PROBLEM DESCRIPTION
Only those lines running from the start of the listing below through the line that holds "(RCRA). But if" are to be written out, exactly and in full.

RECORDS FOR THIS TASK
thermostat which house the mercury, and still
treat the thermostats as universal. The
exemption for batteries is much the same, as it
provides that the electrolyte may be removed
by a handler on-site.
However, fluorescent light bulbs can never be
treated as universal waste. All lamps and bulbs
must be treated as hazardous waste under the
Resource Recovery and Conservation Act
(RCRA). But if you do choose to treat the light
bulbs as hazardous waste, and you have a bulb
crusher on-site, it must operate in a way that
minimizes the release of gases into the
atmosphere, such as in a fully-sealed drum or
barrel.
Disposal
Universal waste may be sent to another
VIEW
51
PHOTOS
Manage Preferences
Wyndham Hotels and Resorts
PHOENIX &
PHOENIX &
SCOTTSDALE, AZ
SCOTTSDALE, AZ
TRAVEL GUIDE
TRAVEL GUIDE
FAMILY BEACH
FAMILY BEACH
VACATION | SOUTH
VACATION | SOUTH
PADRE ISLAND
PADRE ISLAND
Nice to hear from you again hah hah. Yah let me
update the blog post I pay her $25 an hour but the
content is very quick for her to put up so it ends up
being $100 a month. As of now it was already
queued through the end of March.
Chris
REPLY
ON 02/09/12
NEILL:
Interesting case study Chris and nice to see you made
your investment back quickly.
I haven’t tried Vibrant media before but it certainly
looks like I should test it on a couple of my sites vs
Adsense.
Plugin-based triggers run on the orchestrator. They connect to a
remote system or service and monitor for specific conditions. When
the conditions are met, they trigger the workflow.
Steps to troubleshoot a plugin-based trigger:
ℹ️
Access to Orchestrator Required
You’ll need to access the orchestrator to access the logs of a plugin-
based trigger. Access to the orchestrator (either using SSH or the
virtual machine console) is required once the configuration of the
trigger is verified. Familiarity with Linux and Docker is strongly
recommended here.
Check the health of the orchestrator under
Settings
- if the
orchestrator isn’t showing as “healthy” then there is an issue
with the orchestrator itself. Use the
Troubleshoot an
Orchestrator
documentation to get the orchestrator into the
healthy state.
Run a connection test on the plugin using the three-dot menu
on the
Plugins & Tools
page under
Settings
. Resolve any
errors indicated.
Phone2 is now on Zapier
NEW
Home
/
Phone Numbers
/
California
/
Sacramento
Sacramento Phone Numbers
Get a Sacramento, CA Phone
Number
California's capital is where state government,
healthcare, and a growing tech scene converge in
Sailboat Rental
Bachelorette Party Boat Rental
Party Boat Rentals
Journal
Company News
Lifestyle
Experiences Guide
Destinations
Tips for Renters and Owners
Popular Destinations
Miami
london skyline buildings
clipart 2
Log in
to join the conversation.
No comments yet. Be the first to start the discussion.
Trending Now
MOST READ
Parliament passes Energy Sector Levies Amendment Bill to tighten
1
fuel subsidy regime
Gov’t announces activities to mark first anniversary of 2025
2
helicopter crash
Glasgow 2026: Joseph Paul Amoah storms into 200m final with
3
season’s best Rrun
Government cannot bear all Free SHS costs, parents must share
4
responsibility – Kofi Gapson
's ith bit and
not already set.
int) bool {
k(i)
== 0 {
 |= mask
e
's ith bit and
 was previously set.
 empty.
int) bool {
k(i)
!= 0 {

YOUR RESPONSE
thermostat which house the mercury, and still
treat the thermostats as universal. The
exemption for batteries is much the same, as it
provides that the electrolyte may be removed
by a handler on-site.
However, fluorescent light bulbs can never be
treated as universal waste. All lamps and bulbs
must be treated as hazardous waste under the
Resource Recovery and Conservation Act
(RCRA). But if you do choose to treat the light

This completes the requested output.